WASHINGTON—Artificial intelligence-powered bots and increasingly sophisticated hacktivist campaigns drove a record wave of denial-of-service attacks against financial institutions in 2025, with banks bearing the brunt of the activity, according to new research from BankInfoSecurity citing data from Akamai Technologies.
The report found network and transport layer distributed denial-of-service (DDoS) attacks targeting financial services lasted 738% longer last year, while the industry absorbed approximately 2.41 billion attacks—more than any other sector. Akamai said banking institutions accounted for 60% of all web attacks and more than 80% of API-related incidents, underscoring growing concerns around disruptions to payments, account access and third-party financial data connections.

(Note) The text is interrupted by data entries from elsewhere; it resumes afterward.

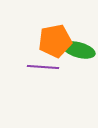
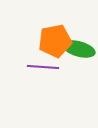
green ellipse: moved 1 px up
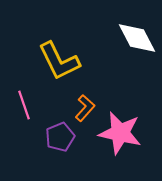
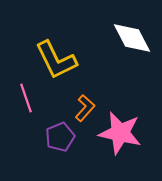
white diamond: moved 5 px left
yellow L-shape: moved 3 px left, 1 px up
pink line: moved 2 px right, 7 px up
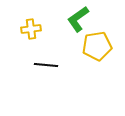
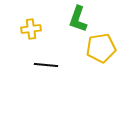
green L-shape: rotated 36 degrees counterclockwise
yellow pentagon: moved 4 px right, 2 px down
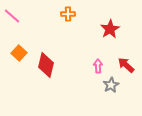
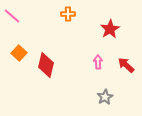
pink arrow: moved 4 px up
gray star: moved 6 px left, 12 px down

Steve Winterfeld, advisory CISO at Akamai, told BankInfoSecurity that new botnets such as TurboMirai and Aisuru helped fuel the surge, enabling multi-terabit-per-second attacks and increasingly evasive tactics. Advanced bot activity jumped nearly 150% in late 2025, with attackers using AI to mimic legitimate browser behavior, automate reconnaissance and adapt attacks more quickly once inside systems.
The report also pointed to mounting geopolitical cyber risks facing financial institutions. Akamai said malicious traffic in Europe and the Middle East frequently originated from Iran and Russia, while attacks in Asia coincided with military tensions in the Taiwan Strait and South China Sea. Since the onset of the conflict involving Iran, the company said attacks against businesses in North America, Europe and parts of Asia-Pacific have risen 245%, while the Financial Industry Regulatory Authority has separately warned that Iranian threat actors may be targeting U.S. banks.
Winterfeld told BankInfoSecurity that cyberattacks increasingly serve as geopolitical pressure tools, particularly where direct economic retaliation is limited. He warned that nation-state-aligned cybercriminals can be used to undermine confidence in financial institutions by disrupting consumer access to money and banking services, creating broader political and economic effects.